Because as the film ends, it's a case where Frederic Forrest has murdered Robert Duvall's husband with help from his lover, leaving all of the money (and secret organization he has) to Cindy Williams, and leaving them the opportunity to end up together.  The movie's sound work is legendary (and Oscar-nominated) for a reason, as not only is the entire setup with Hackman's Harry filled with us getting whirs & blurs from the recording equipment, but also the film tells in flashback narrative things the audience will have missed.  The film clearly inspired everything from The Usual Suspects to Severance (which borrows heavily from The Conversation's score), and you see why-this is a movie that shows paranoia is justified...and cannot be resolved.  We end the movie with Harry knowing he is being watched, knowing that he can't escape or be safely private...and having to give in to that to not go mad.
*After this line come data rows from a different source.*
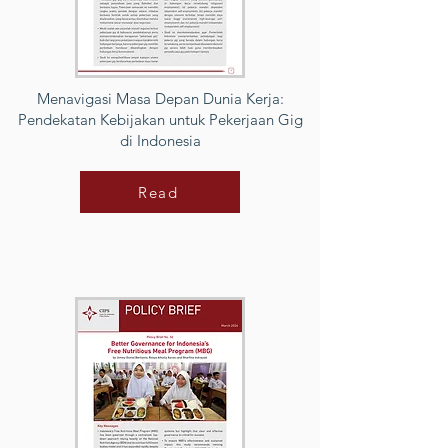
Menavigasi Masa Depan Dunia Kerja:
Pendekatan Kebijakan untuk Pekerjaan Gig
di Indonesia
Read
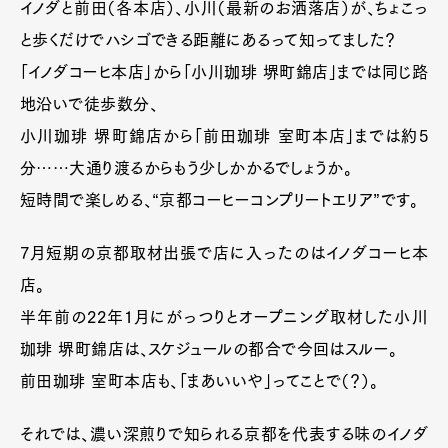
イノダと前田（各本店）、小川（最新のお洒落店）が、ちょこっ
と歩くだけでハシゴできる距離にあるって知ってました？
「イノダコーヒ本店」から「小川珈琲 堺町錦店」までは同じ路
地沿いで徒歩数分、
小川珈琲 堺町錦店から「前田珈琲 室町本店」までは約5
分……大通り渡るからもう少しかかるでしょうか。
短時間で楽しめる、“京都コーヒーコンプリートエリア”です。
7月短期の京都取材出張で店に入ったのはイノダコーヒ本
店。
半年前の22年1月にがっつりとオープニング取材した小川
珈琲 堺町錦店は、スケジュールの都合で今回はスルー。
前田珈琲 室町本店も、「まあいいや」ってことで（？）。
それでは、濃い深煎りで知られる京都を代表する味のイノダ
Harrison Ford's role is a key component & a crucial part of this story, even if he's only in about three scenes.  He plays the Director's assistant, and plays him with a level of bureaucratic cool that you kind of just assume he's a jackass (also according to most reports, Ford played him as gay which kind of comes across in the way he's super bitchy in a way you don't find a male character in the 1970's, even if there's no hint of this other than him wearing a stylish green suit in one scene that Ford bought with his own money), one who has gotten to this position through being absurdly handsome and honestly it's the sort of character you assume you don't need to pay attention to as the movie progresses.  Because I am writing this about Ford, though, I was paying attention, and it gives you a whole other angle here.  Ford's Martin Stett is the only figure in the film who 100% knows everything that's going on we learn as the film goes by-he works for the Director, but he's also clearly aware of the affair, and given that he's still working for Frederic Forrest & Cindy Williams in the end, it's possible he orchestrated all of this in connection with them.  The paranoia seeps into the actual film...was this all a setup to use Harry, kill the Director, and give the young couple everything they wanted?  Only Ford's Stett, who calls Hackman in the end to tell him he's being watched, knows for certain, and makes him the true antagonist of the picture.  Ford is good in this, and as we'll talk about next week, that layered acting ability didn't totally diminish when his visage started to adorn the postered walls of teenage boys, but as I said above-it's hard not to think of Ford in the same way we think of someone like Robert Duvall or John Cazale, someone who added extra layers to already great movies, as a supporting character actor, while watching The Conversation.